**Aim of the exercise**
Begin at the line containing "Orvosmeterológiai előrejelzés >>" in the records below, end at the line containing "Dunque, c’è dell’altro…", and retype each line in that span exactly. No other line and no image should appear.

**Records to process**

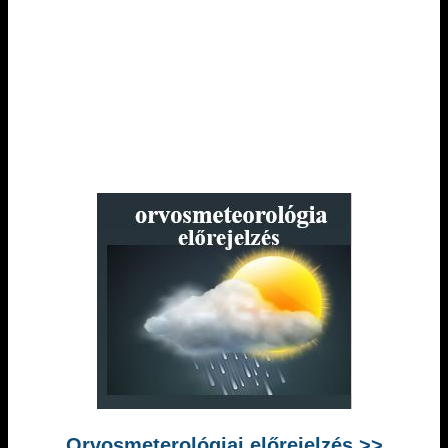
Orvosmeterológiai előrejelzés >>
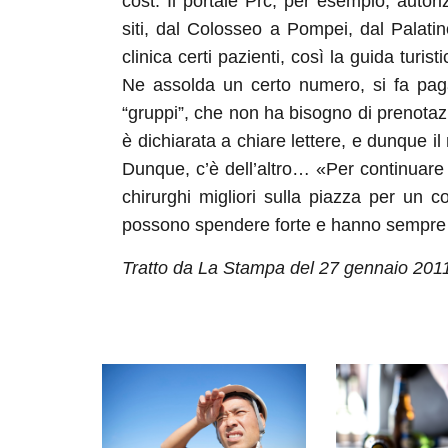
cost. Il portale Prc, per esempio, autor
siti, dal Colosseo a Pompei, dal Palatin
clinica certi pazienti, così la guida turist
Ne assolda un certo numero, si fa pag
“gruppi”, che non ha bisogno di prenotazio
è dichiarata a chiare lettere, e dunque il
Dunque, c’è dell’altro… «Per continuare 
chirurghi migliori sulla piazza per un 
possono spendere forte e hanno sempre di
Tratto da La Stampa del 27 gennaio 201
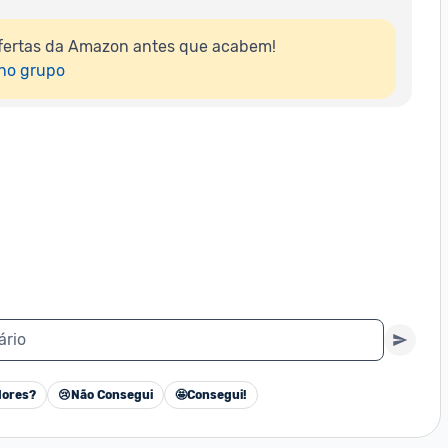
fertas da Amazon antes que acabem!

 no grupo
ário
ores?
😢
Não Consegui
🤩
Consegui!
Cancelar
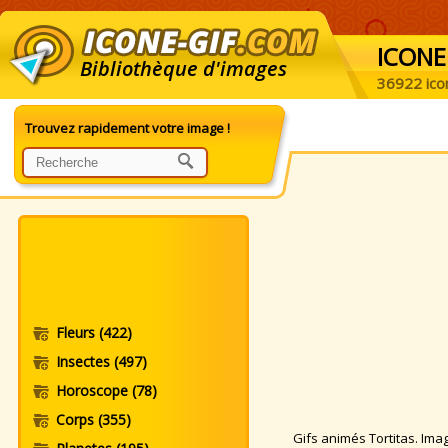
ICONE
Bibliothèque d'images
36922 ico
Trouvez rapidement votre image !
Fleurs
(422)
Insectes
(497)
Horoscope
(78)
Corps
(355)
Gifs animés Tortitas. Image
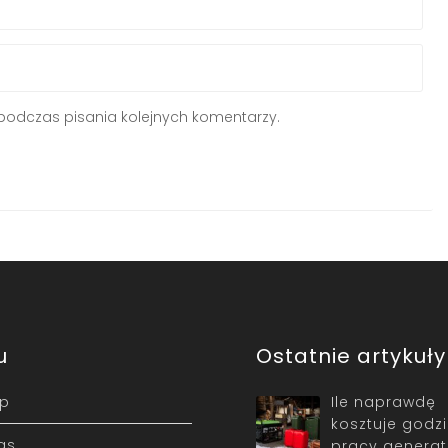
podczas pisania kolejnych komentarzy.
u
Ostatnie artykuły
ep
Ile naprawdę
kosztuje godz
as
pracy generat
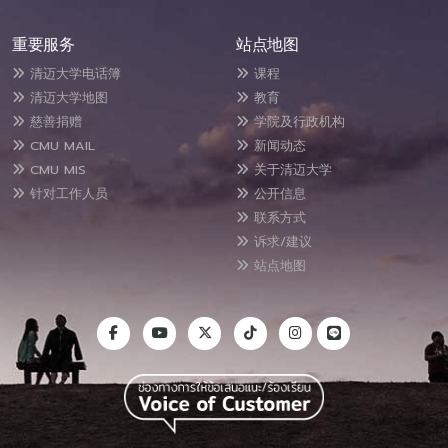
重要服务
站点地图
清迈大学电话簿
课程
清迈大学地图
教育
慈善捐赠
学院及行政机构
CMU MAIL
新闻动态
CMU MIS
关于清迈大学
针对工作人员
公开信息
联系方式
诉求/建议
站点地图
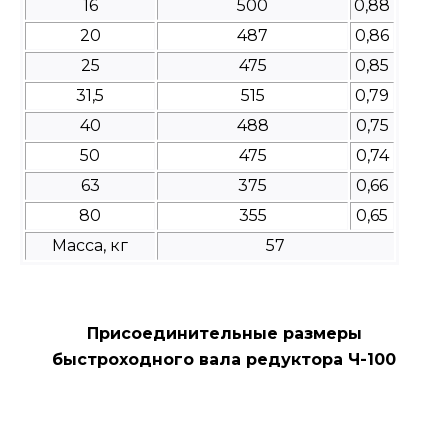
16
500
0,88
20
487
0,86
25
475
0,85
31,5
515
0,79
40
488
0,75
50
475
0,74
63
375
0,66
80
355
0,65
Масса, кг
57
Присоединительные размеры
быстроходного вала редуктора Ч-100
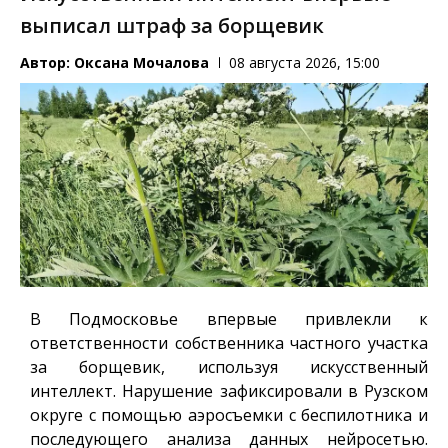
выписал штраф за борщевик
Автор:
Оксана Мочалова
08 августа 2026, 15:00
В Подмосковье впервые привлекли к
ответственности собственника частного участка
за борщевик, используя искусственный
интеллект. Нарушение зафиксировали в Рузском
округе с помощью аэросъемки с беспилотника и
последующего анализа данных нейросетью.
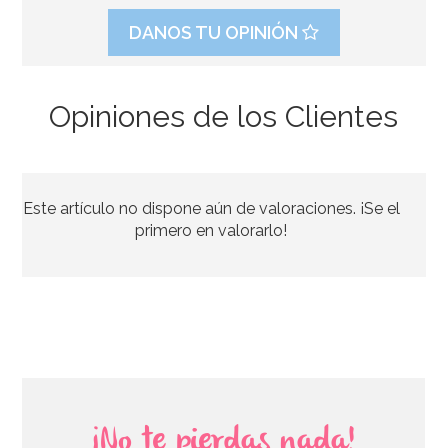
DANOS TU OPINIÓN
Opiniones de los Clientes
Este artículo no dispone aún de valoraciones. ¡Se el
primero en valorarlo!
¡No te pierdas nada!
--
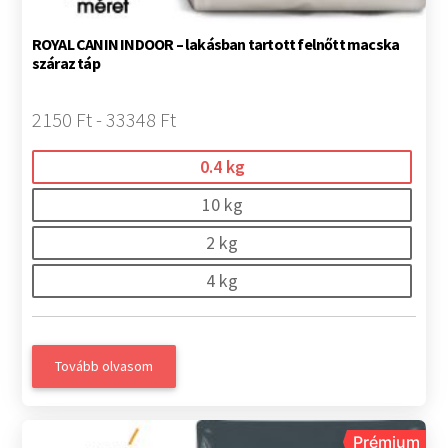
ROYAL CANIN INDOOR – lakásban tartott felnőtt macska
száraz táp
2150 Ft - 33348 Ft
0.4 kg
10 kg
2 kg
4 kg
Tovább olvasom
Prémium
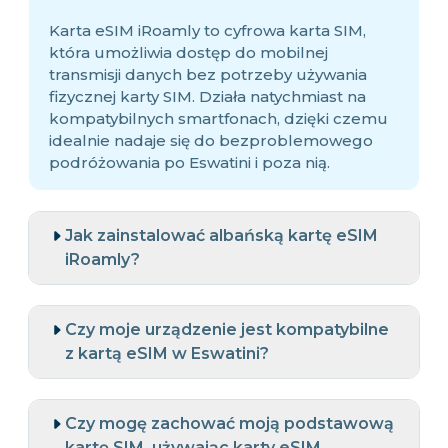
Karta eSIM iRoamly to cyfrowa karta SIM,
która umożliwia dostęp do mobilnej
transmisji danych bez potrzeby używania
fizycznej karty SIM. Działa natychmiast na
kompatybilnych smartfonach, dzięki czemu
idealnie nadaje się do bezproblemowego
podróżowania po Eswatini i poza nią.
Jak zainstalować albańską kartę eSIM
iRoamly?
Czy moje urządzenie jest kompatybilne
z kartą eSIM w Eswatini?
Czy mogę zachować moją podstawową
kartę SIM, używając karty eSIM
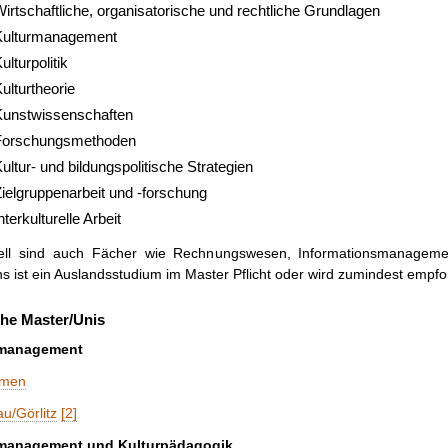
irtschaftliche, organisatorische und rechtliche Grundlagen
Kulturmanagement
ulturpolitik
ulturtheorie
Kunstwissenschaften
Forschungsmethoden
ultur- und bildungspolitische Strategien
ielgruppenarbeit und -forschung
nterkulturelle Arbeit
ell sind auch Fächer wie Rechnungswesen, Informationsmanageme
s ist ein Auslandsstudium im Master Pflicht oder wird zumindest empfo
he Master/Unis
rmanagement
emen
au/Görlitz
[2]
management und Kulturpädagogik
---
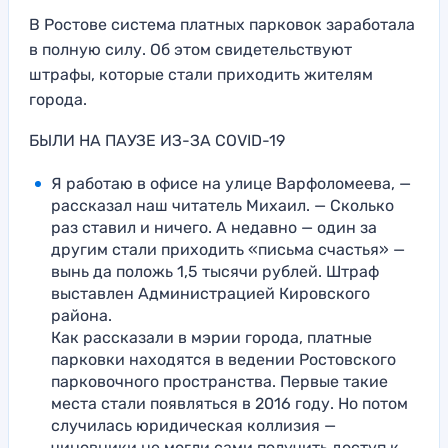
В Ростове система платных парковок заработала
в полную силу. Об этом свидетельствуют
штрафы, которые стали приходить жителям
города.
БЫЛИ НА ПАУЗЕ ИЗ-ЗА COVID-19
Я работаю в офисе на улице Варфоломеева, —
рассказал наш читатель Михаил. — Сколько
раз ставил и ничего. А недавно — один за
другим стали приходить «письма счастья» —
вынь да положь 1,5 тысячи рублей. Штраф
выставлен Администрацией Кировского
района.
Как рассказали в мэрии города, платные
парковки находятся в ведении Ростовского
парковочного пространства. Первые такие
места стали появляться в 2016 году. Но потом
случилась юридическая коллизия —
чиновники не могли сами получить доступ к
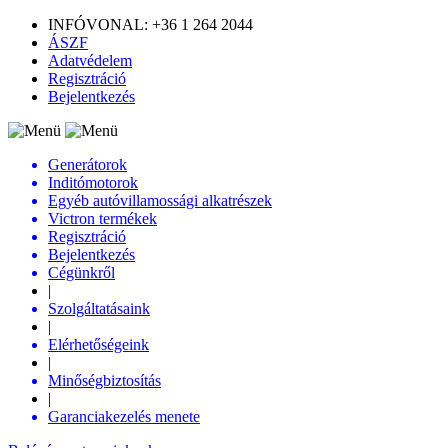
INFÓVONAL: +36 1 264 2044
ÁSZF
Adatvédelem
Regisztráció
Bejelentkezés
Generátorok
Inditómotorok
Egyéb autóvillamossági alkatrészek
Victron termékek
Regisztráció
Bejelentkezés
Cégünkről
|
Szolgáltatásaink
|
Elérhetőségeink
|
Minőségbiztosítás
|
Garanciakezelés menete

**Your response**
Orvosmeterológiai előrejelzés >>
cost. Il portale Prc, per esempio, autor
siti, dal Colosseo a Pompei, dal Palatin
clinica certi pazienti, così la guida turist
Ne assolda un certo numero, si fa pag
“gruppi”, che non ha bisogno di prenotazio
è dichiarata a chiare lettere, e dunque il
Dunque, c’è dell’altro… «Per continuare 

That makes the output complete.